54.  Le Gouvernement, pour sa part, estime que l'article 5 § 1 e) de la Convention ne saurait être interprété comme exigeant des autorités qu'elles ordonnent dans tous les cas la libération immédiate et inconditionnelle d'un patient ne présentant plus de trouble mental. Cela aurait signifié en l'occurrence que la commission réunie en 1989 n'avait pas à rechercher s'il était dans l'intérêt du requérant et dans celui de la collectivité de le libérer sur-le-champ et sans conditions parce qu'il paraissait guéri. Or la commission devait disposer d'une marge de manœuvre suffisante pour juger de la situation à ces deux égards en tenant compte des antécédents du requérant – accès subits de  violence s'exerçant sans discrimination – et du caractère imprévisible des maladies mentales, notamment lorsque, comme dans le cas de l'intéressé, elles se traduisent par des comportements violents.

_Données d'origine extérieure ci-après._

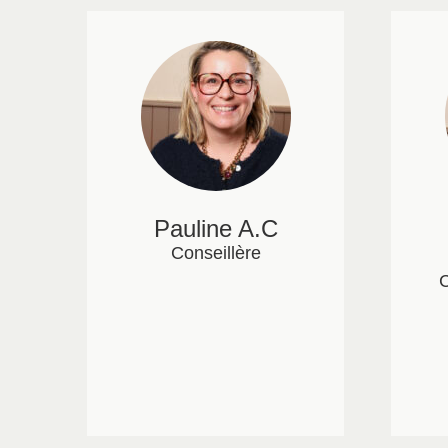
Pauline A.C
Conseillère
C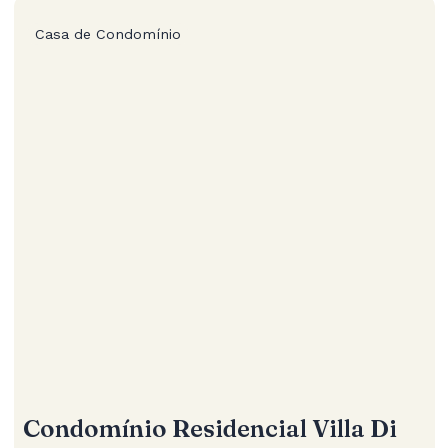
Casa de Condomínio
Condomínio Residencial Villa Di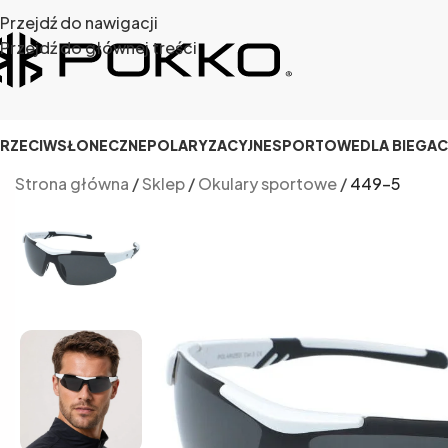
Przejdź do nawigacji
Przejdź do głównej treści
RZECIWSŁONECZNE
POLARYZACYJNE
SPORTOWE
DLA BIEGA
Strona główna
/
Sklep
/
Okulary sportowe
/
449-5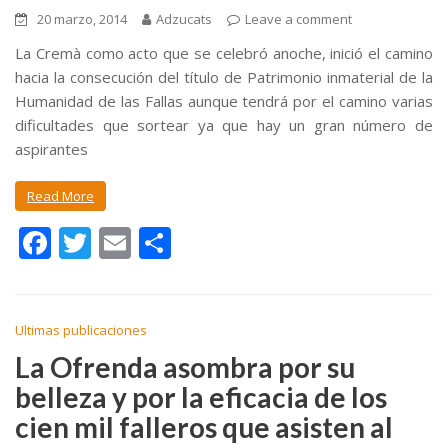
20 marzo, 2014
Adzucats
Leave a comment
La Cremà como acto que se celebró anoche, inició el camino
hacia la consecución del título de Patrimonio inmaterial de la
Humanidad de las Fallas aunque tendrá por el camino varias
dificultades que sortear ya que hay un gran número de
aspirantes
Read More
F
T
E
C
ac
w
m
o
e
itt
ai
m
b
er
l
p
Ultimas publicaciones
o
ar
La Ofrenda asombra por su
belleza y por la eficacia de los
o
ti
cien mil falleros que asisten al
k
r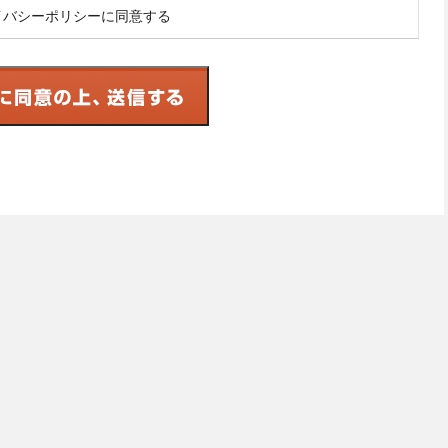
イバシーポリシーに同意する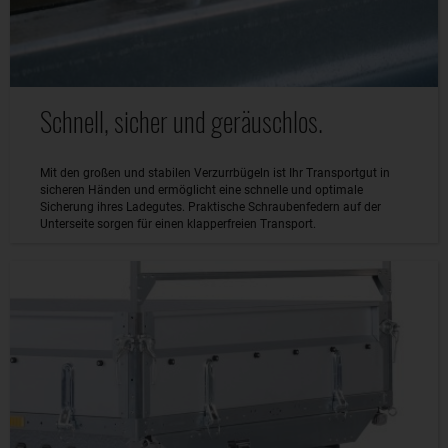
Schnell, sicher und geräuschlos.
Mit den großen und stabilen Verzurrbügeln ist Ihr Transportgut in
sicheren Händen und ermöglicht eine schnelle und optimale
Sicherung ihres Ladegutes. Praktische Schraubenfedern auf der
Unterseite sorgen für einen klapperfreien Transport.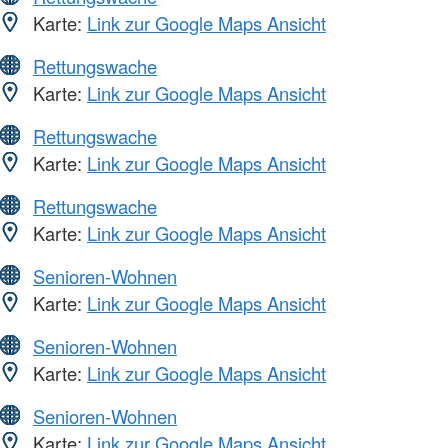
Karte:
Link zur Google Maps Ansicht
Rettungswache
Karte:
Link zur Google Maps Ansicht
Rettungswache
Karte:
Link zur Google Maps Ansicht
Rettungswache
Karte:
Link zur Google Maps Ansicht
Senioren-Wohnen
Karte:
Link zur Google Maps Ansicht
Senioren-Wohnen
Karte:
Link zur Google Maps Ansicht
Senioren-Wohnen
Karte:
Link zur Google Maps Ansicht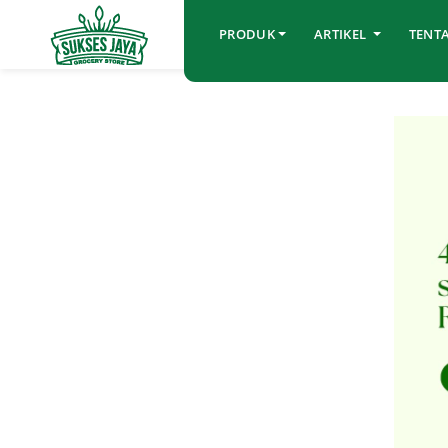
PRODUK
ARTIKEL
TENT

55.  Vu ces considérations, le Gouvernement estime que la commission avait des motifs d'ordonner une libération sous conditions. Les rapports des docteurs Wilson et Cameron confirmaient qu'il y avait lieu de faire preuve de prudence puisqu'ils estimaient tous deux que l'intéressé n'était pas encore en état de bénéficier d'une libération inconditionnelle, mais devait auparavant passer par une période de réadaptation dans un foyer surveillé (paragraphe 17 ci-dessus). Cette condition n'était ni contraignante ni restrictive mais constituait une composante fondamentale du traitement du requérant, devant permettre aux autorités de juger si sa guérison apparente se confirmait en dehors de l'hôpital de Rampton.

56.  Le Gouvernement affirme que les autorités ont déployé des efforts considérables pour trouver un foyer adapté, dès avant la réunion de la commission de juin 1989 (paragraphe 17 ci-dessus), mais que l'intransigeance et le manque de bonne volonté du requérant, notamment après octobre 1990, ne leur ont pas facilité la tâche (paragraphes 20 et 21 ci-dessus). De fait, il a fallu treize mois pour trouver un foyer acceptant de le recevoir moyennant conditions (paragraphe 21 ci-dessus). En outre, il était nécessaire et inévitable que la recherche d'un hébergement surveillé à l'issue de la libération prenne un certain temps car il fallait prévoir et organiser les choses avec attention. En raison des antécédents du requérant, il fallait choisir avec un soin particulier le foyer qui allait l'héberger. Puisqu'il n'avait pas été satisfait à la condition prescrite, la commission, lors de ses contrôles de 1990 et 1991, avait toute raison de continuer à repousser sa libération, notamment après l'incident survenu à Carlton Hayes (paragraphe 25 ci-dessus), qui avait confirmé l'avis de la commission de 1989 selon lequel on ne pouvait exclure une récidive de la maladie mentale.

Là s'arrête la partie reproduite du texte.